*TASK ITEM:*
After finding the line that holds "list all visible" below, set down that line and the rest through the final one exactly, leaving the pictures out.

= = = =

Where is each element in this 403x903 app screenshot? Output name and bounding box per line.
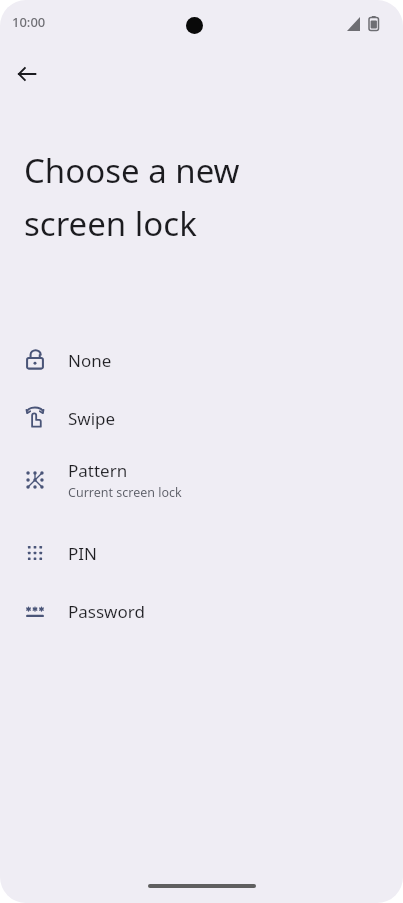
staticText: Password (68, 600, 145, 623)
staticText: Choose a new (24, 148, 240, 193)
staticText: screen lock (24, 201, 197, 246)
button[interactable]: Swipe (0, 394, 403, 442)
button[interactable]: Pattern (0, 452, 403, 508)
button[interactable]: None (0, 336, 403, 384)
button[interactable]: Back (6, 53, 48, 95)
button[interactable]: Password (0, 587, 403, 635)
staticText: Pattern (68, 459, 128, 482)
staticText: Current screen lock (68, 484, 182, 501)
staticText: 10:00 (12, 13, 46, 31)
button[interactable]: PIN (0, 529, 403, 577)
staticText: None (68, 349, 112, 372)
staticText: PIN (68, 542, 97, 565)
staticText: Swipe (68, 407, 116, 430)
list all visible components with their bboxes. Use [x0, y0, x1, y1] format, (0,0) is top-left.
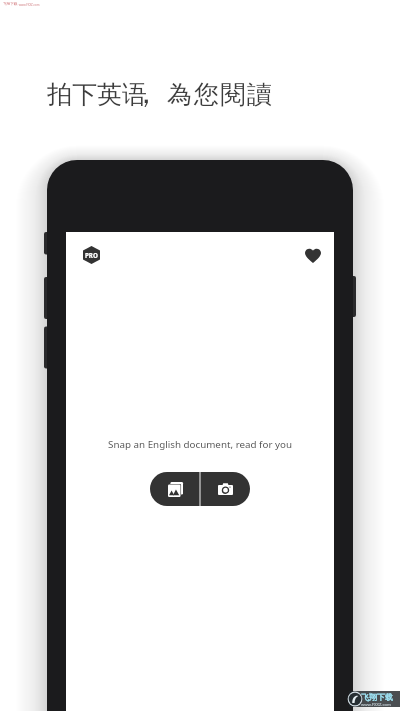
- staticText: Snap an English document, read for you: [0, 438, 400, 451]
- staticText: www.FXXZ.com: [361, 702, 391, 708]
- button[interactable]: Take photo with camera: [200, 472, 250, 506]
- staticText: 為您閱讀: [167, 79, 274, 110]
- button[interactable]: Pick image from gallery: [150, 472, 200, 506]
- staticText: 飞翔下载: [3, 2, 18, 7]
- staticText: 拍下英语: [47, 79, 147, 110]
- staticText: 飞翔下载: [361, 692, 393, 702]
- button[interactable]: Pro version: [83, 246, 100, 264]
- staticText: PRO: [85, 251, 98, 259]
- staticText: ，: [131, 74, 161, 112]
- staticText: www.FXXZ.com: [18, 3, 40, 7]
- button[interactable]: Favorites: [305, 248, 321, 263]
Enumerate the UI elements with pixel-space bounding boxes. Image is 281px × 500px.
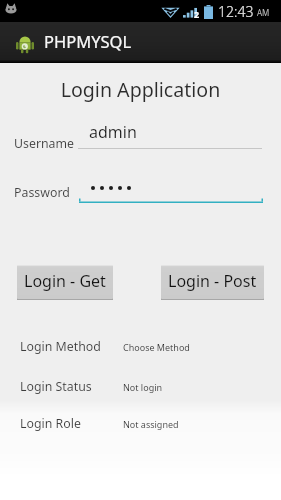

= = = =

*TASK ANSWER:*
list all visible components with their bboxes. Use [x0, y0, x1, y1] format, (0,0) is top-left.
- staticText: Snap an English document, read for you: [0, 438, 400, 451]
- staticText: www.FXXZ.com: [361, 702, 391, 708]
- button[interactable]: Take photo with camera: [200, 472, 250, 506]
- staticText: 為您閱讀: [167, 79, 274, 110]
- button[interactable]: Pick image from gallery: [150, 472, 200, 506]
- staticText: 飞翔下载: [3, 2, 18, 7]
- staticText: 拍下英语: [47, 79, 147, 110]
- staticText: 飞翔下载: [361, 692, 393, 702]
- button[interactable]: Pro version: [83, 246, 100, 264]
- staticText: PRO: [85, 251, 98, 259]
- staticText: ，: [131, 74, 161, 112]
- staticText: www.FXXZ.com: [18, 3, 40, 7]
- button[interactable]: Favorites: [305, 248, 321, 263]
Enumerate the UI elements with pixel-space bounding boxes. Image is 281px × 500px.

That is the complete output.